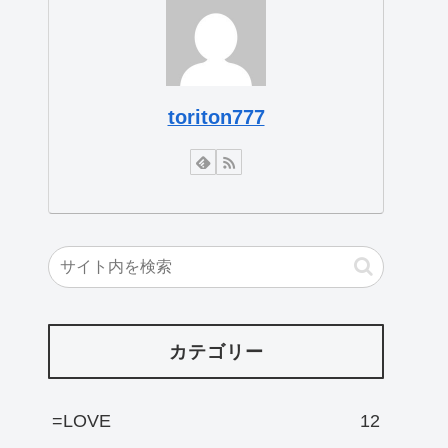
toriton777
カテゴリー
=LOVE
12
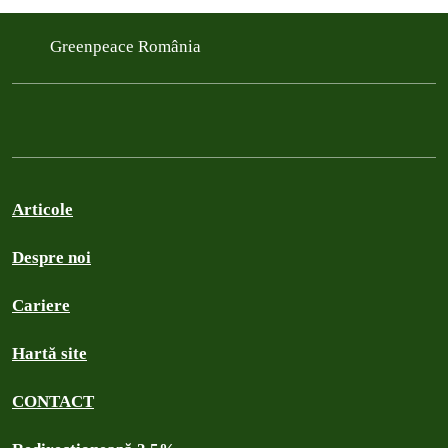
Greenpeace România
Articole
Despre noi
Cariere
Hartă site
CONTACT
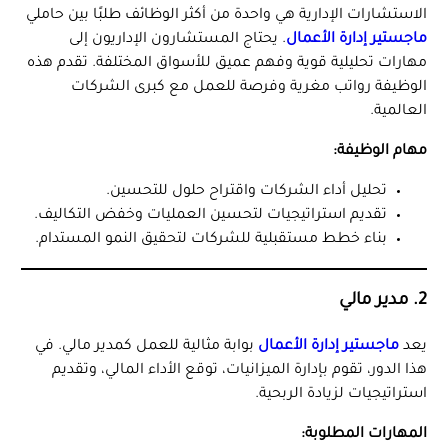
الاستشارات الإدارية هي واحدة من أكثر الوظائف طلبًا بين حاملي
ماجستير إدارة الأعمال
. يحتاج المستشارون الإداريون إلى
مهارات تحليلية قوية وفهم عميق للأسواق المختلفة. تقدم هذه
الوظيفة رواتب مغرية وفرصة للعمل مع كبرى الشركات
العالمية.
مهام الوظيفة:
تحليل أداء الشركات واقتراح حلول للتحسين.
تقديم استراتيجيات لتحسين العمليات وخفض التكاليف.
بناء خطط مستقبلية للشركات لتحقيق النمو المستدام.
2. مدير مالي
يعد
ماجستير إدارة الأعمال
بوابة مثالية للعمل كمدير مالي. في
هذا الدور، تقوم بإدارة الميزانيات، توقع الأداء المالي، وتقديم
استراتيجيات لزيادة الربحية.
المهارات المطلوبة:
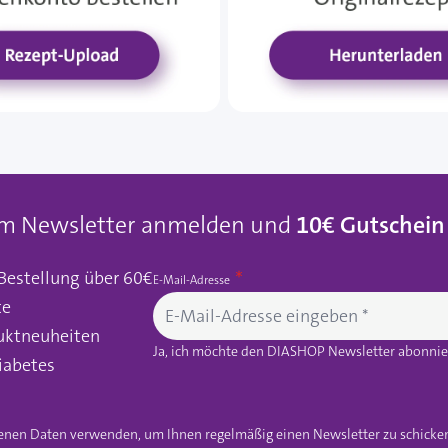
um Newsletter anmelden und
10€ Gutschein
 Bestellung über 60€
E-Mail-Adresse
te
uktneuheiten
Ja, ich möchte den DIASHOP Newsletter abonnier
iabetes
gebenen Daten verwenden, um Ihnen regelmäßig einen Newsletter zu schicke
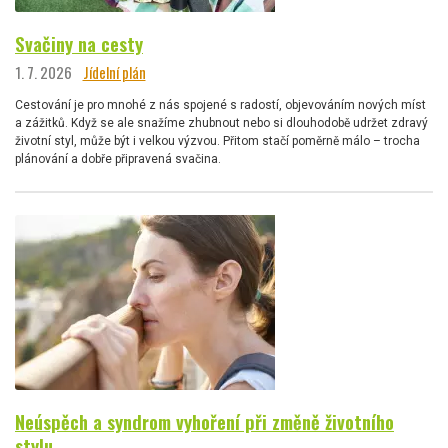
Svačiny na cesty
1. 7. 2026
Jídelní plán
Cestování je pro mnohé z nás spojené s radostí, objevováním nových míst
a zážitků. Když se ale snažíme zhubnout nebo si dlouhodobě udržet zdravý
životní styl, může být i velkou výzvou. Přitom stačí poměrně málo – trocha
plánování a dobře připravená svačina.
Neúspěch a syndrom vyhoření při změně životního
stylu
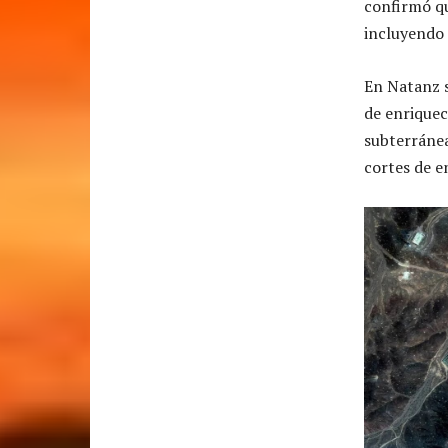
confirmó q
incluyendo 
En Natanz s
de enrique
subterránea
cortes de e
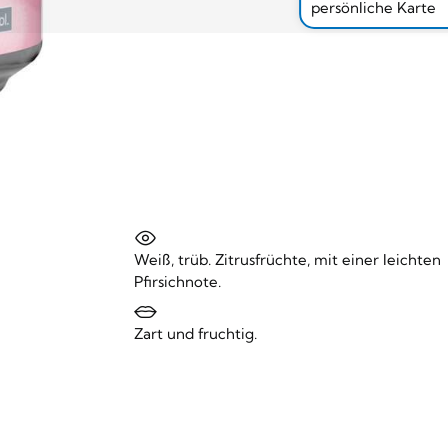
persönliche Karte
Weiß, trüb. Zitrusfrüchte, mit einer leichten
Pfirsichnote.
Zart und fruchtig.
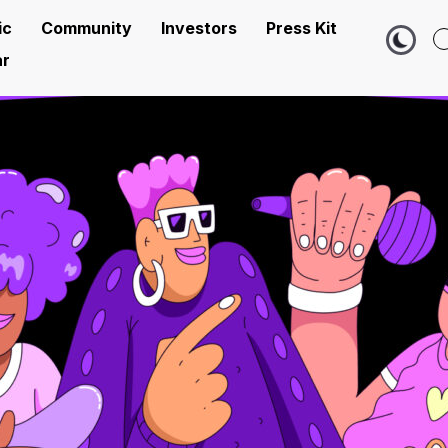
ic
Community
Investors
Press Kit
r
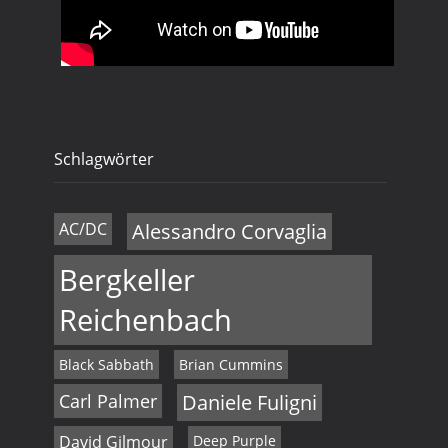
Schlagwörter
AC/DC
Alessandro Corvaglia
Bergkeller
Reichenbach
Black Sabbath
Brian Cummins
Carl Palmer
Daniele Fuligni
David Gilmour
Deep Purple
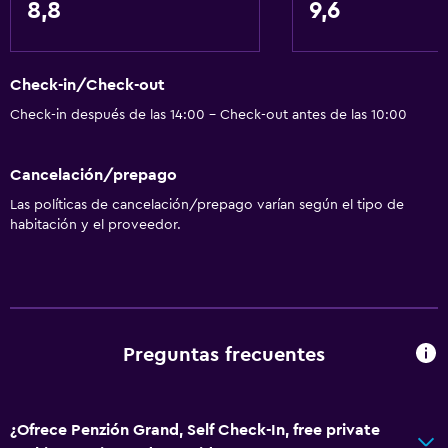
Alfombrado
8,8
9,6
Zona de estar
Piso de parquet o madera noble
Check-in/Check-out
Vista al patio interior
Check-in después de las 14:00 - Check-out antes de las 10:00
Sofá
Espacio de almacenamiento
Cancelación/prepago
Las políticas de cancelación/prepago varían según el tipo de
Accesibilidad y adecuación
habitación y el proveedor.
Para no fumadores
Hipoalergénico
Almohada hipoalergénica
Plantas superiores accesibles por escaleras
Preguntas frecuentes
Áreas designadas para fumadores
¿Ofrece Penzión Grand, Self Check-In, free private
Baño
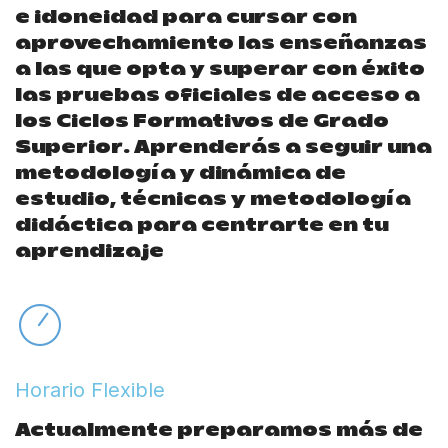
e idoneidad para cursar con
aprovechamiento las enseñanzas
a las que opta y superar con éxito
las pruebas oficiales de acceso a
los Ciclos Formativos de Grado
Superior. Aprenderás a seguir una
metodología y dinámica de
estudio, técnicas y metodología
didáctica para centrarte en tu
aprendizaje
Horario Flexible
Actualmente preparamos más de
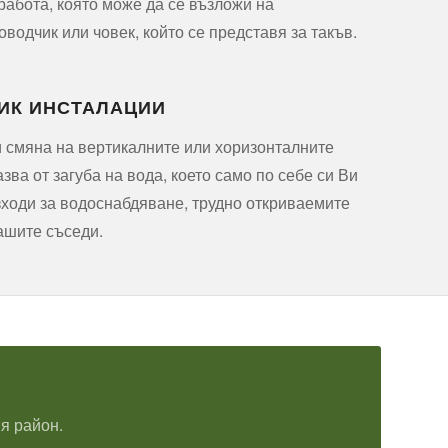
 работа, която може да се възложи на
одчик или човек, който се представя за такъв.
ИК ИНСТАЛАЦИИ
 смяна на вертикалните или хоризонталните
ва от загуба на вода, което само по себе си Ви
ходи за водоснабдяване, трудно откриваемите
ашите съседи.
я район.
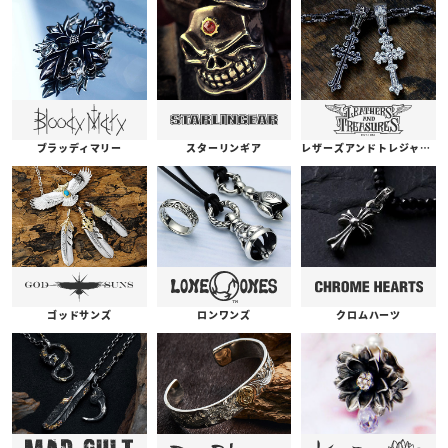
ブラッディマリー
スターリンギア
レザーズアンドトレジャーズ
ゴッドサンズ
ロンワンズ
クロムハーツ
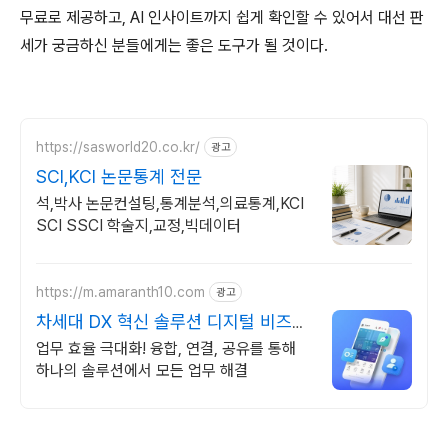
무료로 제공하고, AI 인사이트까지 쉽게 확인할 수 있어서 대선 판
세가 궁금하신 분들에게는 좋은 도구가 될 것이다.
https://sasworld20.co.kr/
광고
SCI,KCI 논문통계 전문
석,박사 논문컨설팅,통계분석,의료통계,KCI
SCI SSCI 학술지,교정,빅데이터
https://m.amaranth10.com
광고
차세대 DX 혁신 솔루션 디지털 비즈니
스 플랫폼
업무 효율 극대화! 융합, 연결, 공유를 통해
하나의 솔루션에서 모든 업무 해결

### Assigned task:
Reproduce only the lines from the line with "Carl Palmer" to the end of the entries. Keep both ends, copy them exactly, and omit every picture.

### Your solution:
Carl Palmer
Daniele Fuligni
David Gilmour
Deep Purple
Alfombrado
8,8
9,6
Zona de estar
Piso de parquet o madera noble
Check-in/Check-out
Vista al patio interior
Check-in después de las 14:00 - Check-out antes de las 10:00
Sofá
Espacio de almacenamiento
Cancelación/prepago
Las políticas de cancelación/prepago varían según el tipo de
Accesibilidad y adecuación
habitación y el proveedor.
Para no fumadores
Hipoalergénico
Almohada hipoalergénica
Plantas superiores accesibles por escaleras
Preguntas frecuentes
Áreas designadas para fumadores
¿Ofrece Penzión Grand, Self Check-In, free private
Baño
e idoneidad para cursar con
aprovechamiento las enseñanzas
a las que opta y superar con éxito
las pruebas oficiales de acceso a
los Ciclos Formativos de Grado
Superior. Aprenderás a seguir una
metodología y dinámica de
estudio, técnicas y metodología
didáctica para centrarte en tu
aprendizaje
Horario Flexible
Actualmente preparamos más de
 работа, която може да се възложи на
одчик или човек, който се представя за такъв.
ИК ИНСТАЛАЦИИ
 смяна на вертикалните или хоризонталните
ва от загуба на вода, което само по себе си Ви
ходи за водоснабдяване, трудно откриваемите
ашите съседи.
я район.
ブラッディマリー
スターリンギア
レザーズアンドトレジャーズ
ゴッドサンズ
ロンワンズ
クロムハーツ
무료로 제공하고, AI 인사이트까지 쉽게 확인할 수 있어서 대선 판
세가 궁금하신 분들에게는 좋은 도구가 될 것이다.
https://sasworld20.co.kr/
광고
SCI,KCI 논문통계 전문
석,박사 논문컨설팅,통계분석,의료통계,KCI
SCI SSCI 학술지,교정,빅데이터
https://m.amaranth10.com
광고
차세대 DX 혁신 솔루션 디지털 비즈니
스 플랫폼
업무 효율 극대화! 융합, 연결, 공유를 통해
하나의 솔루션에서 모든 업무 해결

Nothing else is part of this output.